A few weeks ago, I created some scripts to do a deployment of a similar setup on OpenShift. And thus I want to refactor those to this demo setup first.
Case Introduction
I build the case in the FuseSoapAmqMicrocksDemo project on GitHub. It consists of two Fuse Adapter Services. A SOAP Service, that enqueues the incoming message on a queue or topic on an AMQ Broker. Then another AMQP-based adapter dequeues the message and sends it to a SOAP-based API on a remote Enterprise Information System (EIS):
We’ll use Microcks in a later stage of this series to mock the API of the Target EIS. This setup consists of several components that need to work together. And for the Microcks demo we can use it as both a driver to run the tests as if it were the Source EIS and a stub to mock the Target EIS.

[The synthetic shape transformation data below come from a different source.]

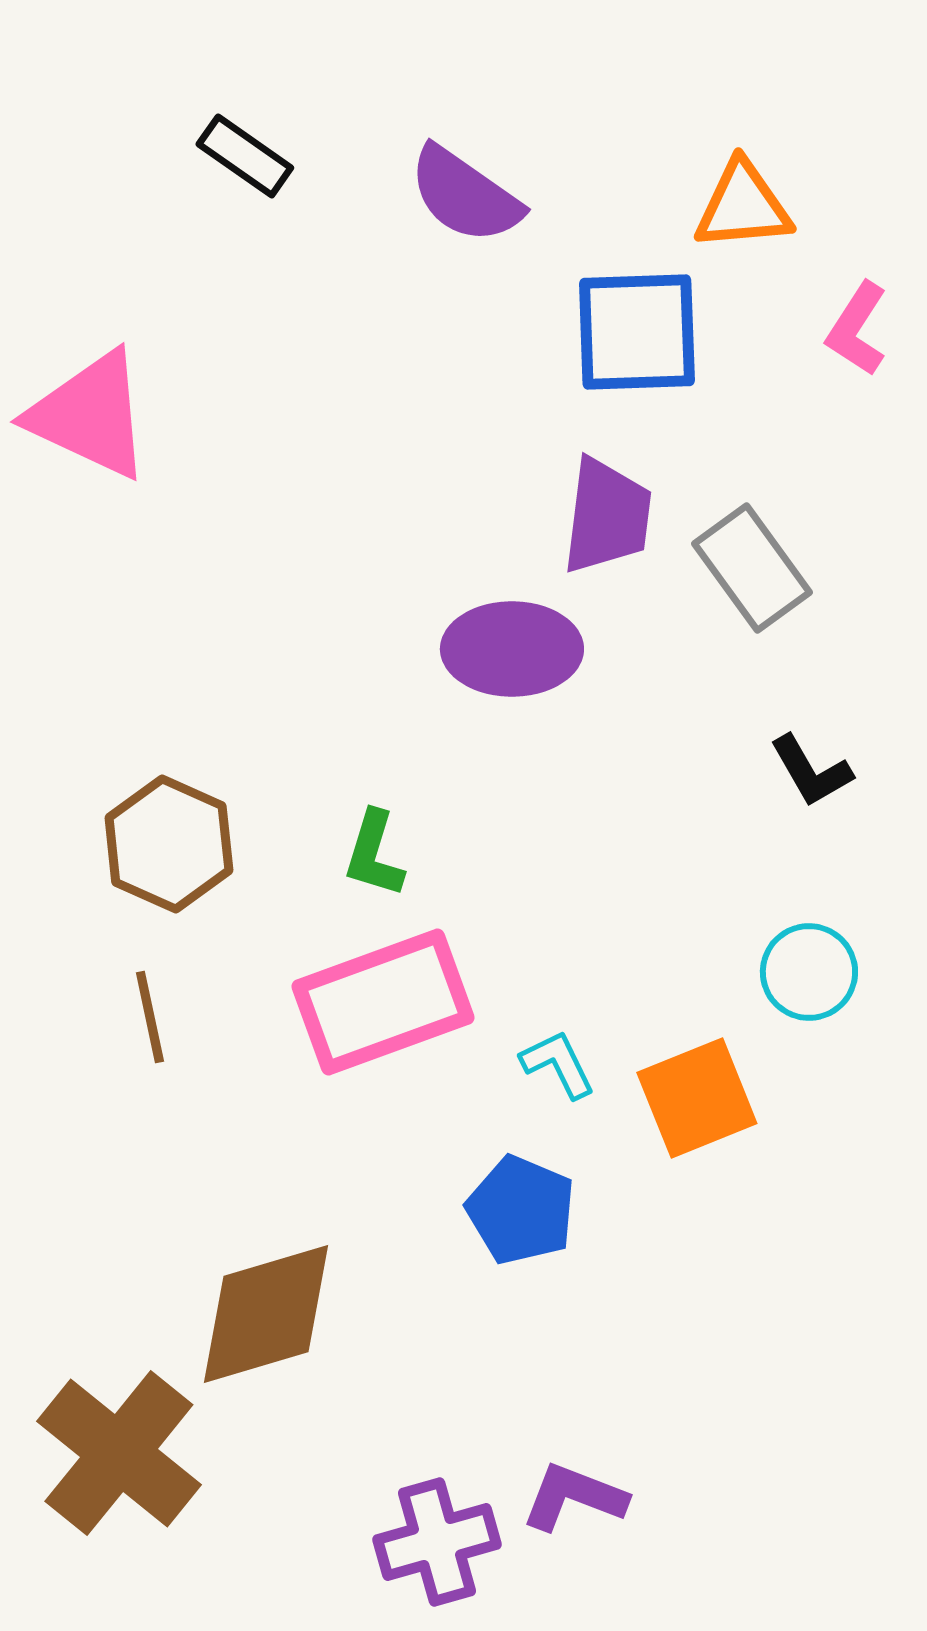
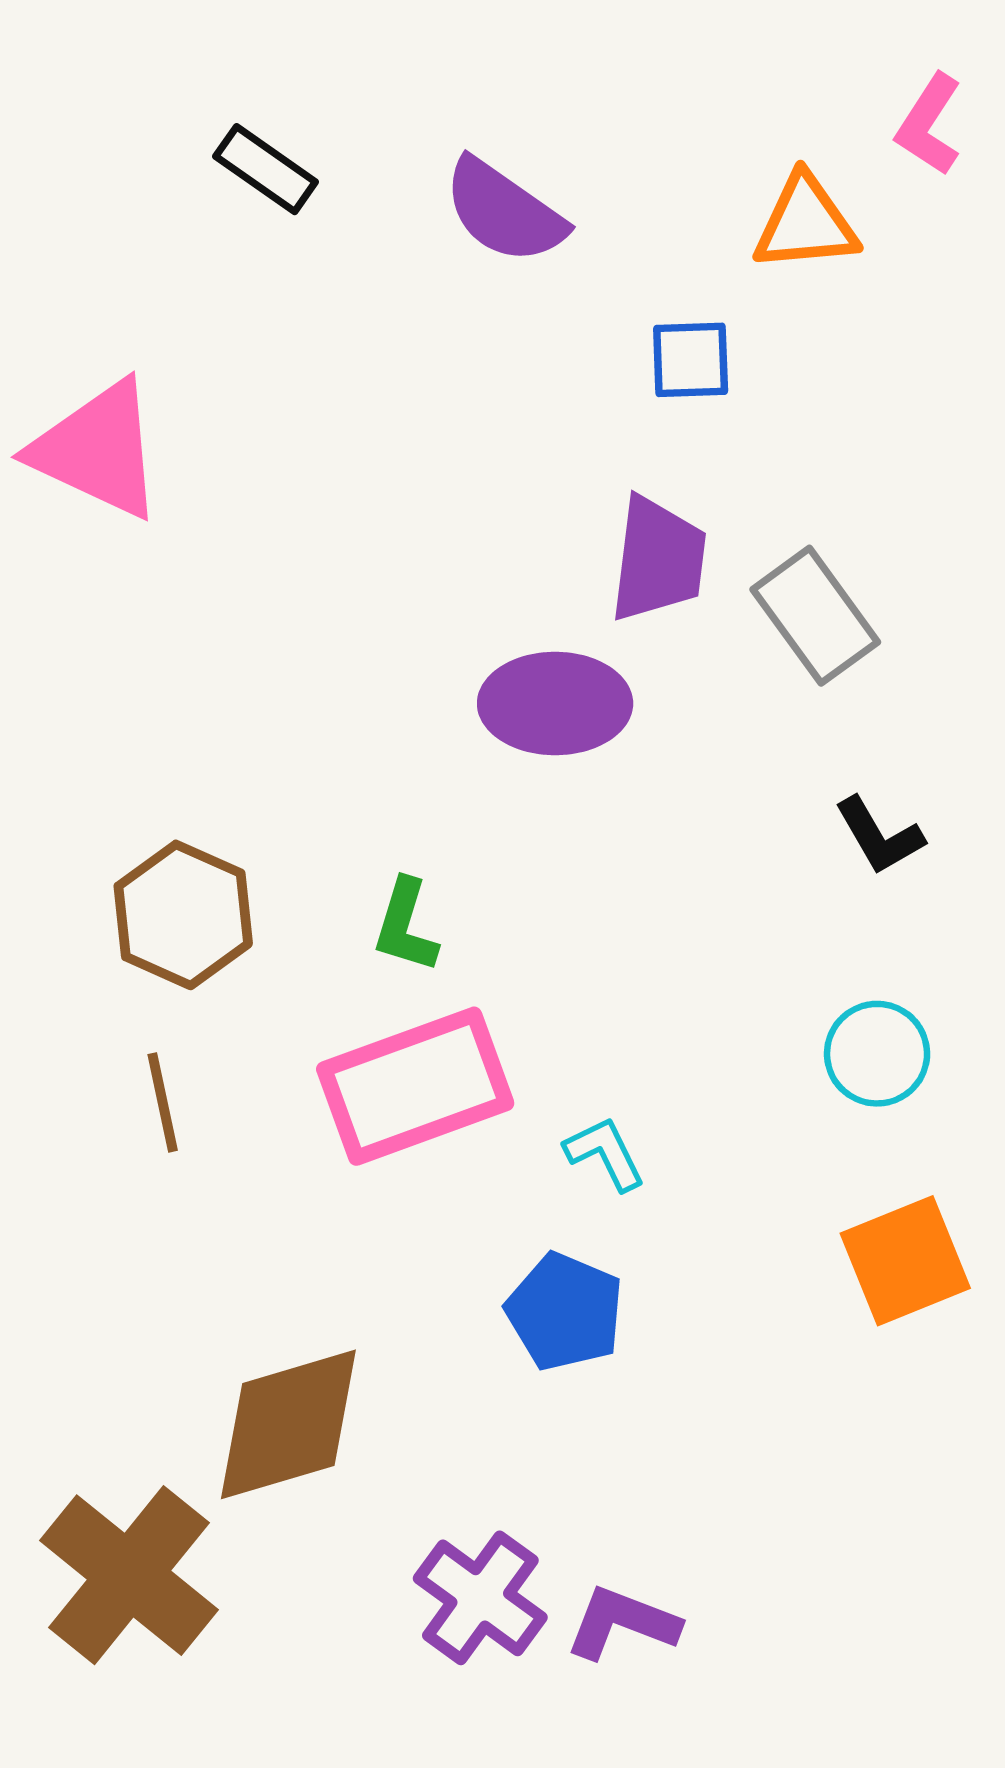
pink L-shape: (857, 329) -> (929, 125), moved
blue square: (637, 332) -> (691, 360), size x0.6
orange square: (697, 1098) -> (905, 1261), moved
purple cross: (437, 1542) -> (480, 1598), moved, turned -38

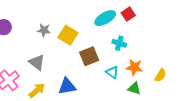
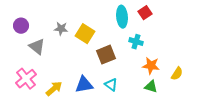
cyan ellipse: (105, 18) -> (122, 17), turned -65
gray triangle: (37, 62) -> (37, 47), moved
cyan triangle: (112, 72) -> (111, 85), moved

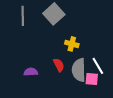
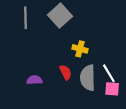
pink square: (92, 79) -> (112, 89), moved

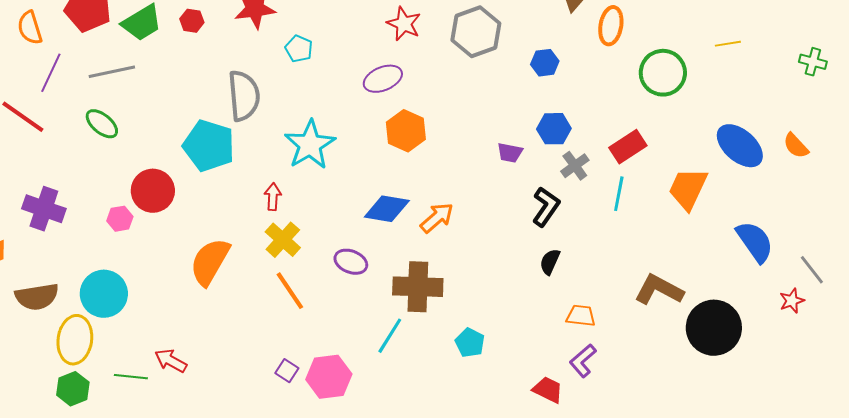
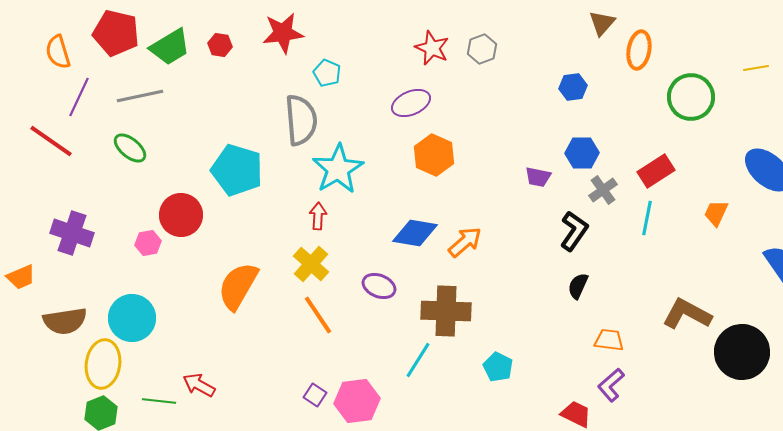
gray hexagon: (476, 32) -> (482, 49), moved, size x0.6
gray semicircle: (244, 96) -> (301, 120), moved
orange trapezoid: (688, 189) -> (716, 213), size x0.6
red arrow: (273, 197) -> (318, 216), moved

The FuseSoapAmqMicrocksDemo project on GitHub contains two Red Hat Fuse projects:
To publish or consume a SOAP Service I already wrote the following articles:
- “InFuse” a Spring-Boot service with SOAP
- SOAP Service Consumption made easy
- Using TLS on your Spring-Boot SOAP Service
Besides publishing the messages on the AMQ Broker, there’s no other logic. For the explanation of working of the services, I’ll leave you to those articles.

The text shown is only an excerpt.